Suppose you are in the bank for $ 100 There is a reserve requirement under the fractional reserve system. Let's call it. It is 10%. This means that the bank has to keep 10% of your savings in the bank and the bank can lend the maximum amount to others. It is 90%. Suppose bank loan is 90% which is $ 90 for others. We pause at this stage, the extra 90 dollars just made our money in the air in the market! When banks take a $ 90 loan, they are not taking out your $ 90 and lending to someone else. What does the bank just do to type the new $ 90 into other people's bank accounts? Because both of you also have the right to spend your money. Money spent in the market increases from $ 100 to $ 190! The other boy goes and saves his $ 90 in the bank. The same process happens again. The bank can keep 10%, which is $ 9 in the bank, and gives another 90% loan, $ 81 if the bank goes through a full cycle where they all take 90 percent of the loan each time. If they receive the savings, then the original $ 100 will be $ 1000. This is how our money is created.
3 how to make money: If you deposit $ 100 in your account, the bank can legally take $ 90 and loan it to the bank without telling you that you should keep $ 10 of your deposit in reserve if you want to Some of the money is called vault cash, but why is your bank account still there? You pay $ 100, say, if the bank has stolen $ 90 because the bank left the IOU, instead called bank credit, now I know it sounds crazy, but here the Fed Ice checkbooks in black and white from commercial banks make money verse, which they simply give a loan.
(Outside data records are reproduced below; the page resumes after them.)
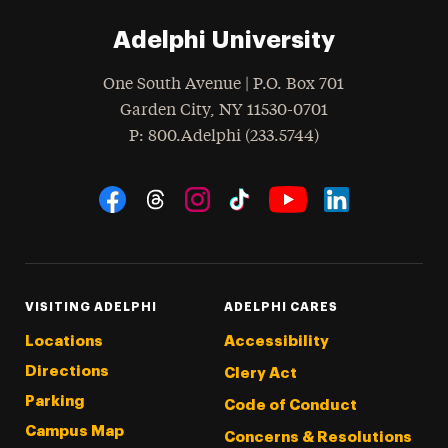
Adelphi University
One South Avenue | P.O. Box 701
Garden City
,
NY
11530-0701
hone
P
: 800.Adelphi (233.5744)
Social Navigation
Threads
Instagram
Tiktok
LinkedIn
Facebook
YouTube
VISITING ADELPHI
ADELPHI CARES
Locations
Accessibility
Directions
Clery Act
Parking
Code of Conduct
Campus Map
Concerns & Resolutions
- In addition to a borrower's IOU adding new deposit dollars to accounts in their books are nothing but numbers that their Computers have the type of the bank and even though these bank credits are very different from IOUnnn base currency numbers because they only have computers that exist they are still currency. There are now one hundred nineteen sellers in existence, now the reason is that people ask banks To take a loan and to buy something, they are going to buy a house or a car or something worth $ 90 to the borrower that the bank lends it to your account and heaps the seller of the item, But then the seller deposits that currency in his loan and leaves 90% of his bank loan on it and leaves the credit number The inits place now in existence at $ 271 repeats this process and repeats under a 10 percent reserve ratio, an initial deposit of just 100dollars can build up to $ 100 bank credit, which is all $ 100 vault cashback 10 Supported by%, as I said reserve ratios will vary wildly. On some deposits it is 10%, it is 3% and some forms of deposits have reserve requirements, the result being that the expansion of the currency supplied by this is More than the example, leading you to believe that once again the currency has been deposited. Banks get it to lend and then it is redefined and redefined and redefined and redefined. And in this way, the bank is again dependent on creating credit. The huge currency where our money supply comes from 92 to 96 percent, not all the currency is created by the government but in the banking system.